Updated: Jan 5, 2021
In vino veritas. ‘In wine there is truth’ There’s also a whole lot else, too. Alcohol, by itself, has a lot of effects on the body that can detour your health routine. Now add in what goes along with that – added sugar from sweet mixers, additional empty calories, questionable food choices after a few drinks, disrupted sleep and late nights – and it can straight up sabotage even the healthiest and fittest among us.
Even knowing all that, even a few of us at VOS Fitness have been known to enjoy a drink or two from time to time. Having a drink does have an upside: unwinding after a long day, enjoying social events with family and friends and sometimes it’s just plain fun! But if you are someone who’s having more than 5-7 drinks a week, we guarantee this change will make a GIANT impact.
How to make it happen
Cut out all non-social drinking and drinking alone. Wait, what???? Yup- you read that correctly, no non-social drinking. So, if you’re used to coming home every night and having several drinks or more then cut that down. If this is a ritual you do with a partner or spouse, have one drink together and that’s it. If you’re used to having more, feel like you’re missing the ritual of having a drink or making a drink then make one without alcohol. Try soda water with a lime or lemon over ice in a drink glass.
If you’re at a professional social event: cocktail reception, conference, awards dinner, etc. try this rule of thumb:
Drink the first, sip the second, refuse the third. This will help keep the number of drinks to a minimum
If you’re at a personal social event: wedding, party, night out with friends. Well, you’re an adult. We’re not going to tell you what to do. It’s important to have fun. Go nuts or go whatever “nuts” means for you.
Do you wake up every morning completely refreshed and ready to take on the day? Neither do we. But that is the goal. Getting adequate sleep helps to recharge your body and mind and is crucial for regulating your hormones, which essentially controls every single aspect of your health and how your body functions. If you consistently get enough quality sleep you will have more energy, a sharper mind, a stronger immune system, store less fat, a thriving sex drive, slow the aging process and find yourself feeling happier. Sign me up, right?
How to make it happen
Look to get 7-9 hours per night. Everyone is different and has different requirements (or unfortunately time constraints). Choose your number of hours and make that a goal. Then choose the time you will go to bed. Do everything you can to be in bed with the LIGHTS OFF and PHONE OFF at that time every night. Commit to that for 1 week. After that first week assess how you feel. Do you feel better? We bet you do. Then commit to 2 more weeks. By the end of the 3 weeks we bet you’ll feel like a whole new person!
Power down: try to stay away from your phone, tablet or laptop in the hour leading to your chosen bedtime
Curb the caffeine: avoid caffeine after early afternoon
Sleep Hygiene: “Sleep Hygiene” refers to your sleep environment. Proper sleep hygiene suggests a completely dark room. Try black out shades and no ambient light from clocks or devices. A good test is to hold your hand 6 inches in front of your face when the lights are off. Can you see it? Then it’s still too light.

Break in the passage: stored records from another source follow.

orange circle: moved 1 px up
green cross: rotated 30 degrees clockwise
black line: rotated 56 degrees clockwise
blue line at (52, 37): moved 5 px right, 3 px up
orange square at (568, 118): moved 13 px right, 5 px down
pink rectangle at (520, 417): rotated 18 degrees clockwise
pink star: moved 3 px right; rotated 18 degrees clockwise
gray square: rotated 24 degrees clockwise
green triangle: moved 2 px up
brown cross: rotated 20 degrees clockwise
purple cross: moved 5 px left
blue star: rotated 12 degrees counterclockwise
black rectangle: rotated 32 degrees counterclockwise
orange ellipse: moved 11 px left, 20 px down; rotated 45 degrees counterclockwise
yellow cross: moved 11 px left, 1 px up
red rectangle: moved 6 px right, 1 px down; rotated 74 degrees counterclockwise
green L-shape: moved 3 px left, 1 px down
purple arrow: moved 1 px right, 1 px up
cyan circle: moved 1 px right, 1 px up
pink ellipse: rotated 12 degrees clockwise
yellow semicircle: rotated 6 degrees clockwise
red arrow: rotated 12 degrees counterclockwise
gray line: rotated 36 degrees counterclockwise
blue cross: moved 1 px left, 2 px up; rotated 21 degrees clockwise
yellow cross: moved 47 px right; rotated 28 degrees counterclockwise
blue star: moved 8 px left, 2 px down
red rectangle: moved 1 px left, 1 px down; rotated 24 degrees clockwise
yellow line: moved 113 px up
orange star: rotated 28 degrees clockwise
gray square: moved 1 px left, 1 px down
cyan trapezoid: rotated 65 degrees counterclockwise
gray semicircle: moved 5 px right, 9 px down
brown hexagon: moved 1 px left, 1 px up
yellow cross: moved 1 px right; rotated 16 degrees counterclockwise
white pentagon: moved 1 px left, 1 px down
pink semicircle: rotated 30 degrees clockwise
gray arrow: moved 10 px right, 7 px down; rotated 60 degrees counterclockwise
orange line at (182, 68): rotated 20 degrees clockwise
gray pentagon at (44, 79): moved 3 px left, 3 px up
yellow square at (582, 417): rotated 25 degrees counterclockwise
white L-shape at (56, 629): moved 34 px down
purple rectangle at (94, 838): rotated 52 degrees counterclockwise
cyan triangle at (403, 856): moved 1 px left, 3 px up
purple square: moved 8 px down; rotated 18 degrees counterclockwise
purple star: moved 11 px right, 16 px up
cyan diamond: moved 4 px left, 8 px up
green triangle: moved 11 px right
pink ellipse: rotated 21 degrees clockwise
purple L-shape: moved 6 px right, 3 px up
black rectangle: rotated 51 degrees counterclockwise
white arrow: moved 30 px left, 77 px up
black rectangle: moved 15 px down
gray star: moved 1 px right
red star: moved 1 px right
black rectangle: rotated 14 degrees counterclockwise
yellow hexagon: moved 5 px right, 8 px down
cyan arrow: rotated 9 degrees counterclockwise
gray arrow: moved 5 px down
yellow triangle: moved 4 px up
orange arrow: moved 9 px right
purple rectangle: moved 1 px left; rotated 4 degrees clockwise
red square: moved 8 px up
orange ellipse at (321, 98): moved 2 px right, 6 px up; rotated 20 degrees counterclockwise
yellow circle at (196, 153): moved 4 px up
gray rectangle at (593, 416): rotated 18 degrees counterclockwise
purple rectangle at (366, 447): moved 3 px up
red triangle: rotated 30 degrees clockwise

The proper temperature for sleeping is somewhere between 60-67 degrees. If possible, try to get your room to that level. Throughout the day your body temperature naturally rises and falls, body temp drops to the lowest point around 5am, sleeping in a cool room will keep with that pattern. According to the National Sleep Foundation, higher room temperatures "may interfere with your body's natural dip and make you more restless through the night." (Learn more)
White Noise – for a lot of people having ambient noise assists in falling asleep and staying in a deeper sleep zone. Try a white noise machine or fan.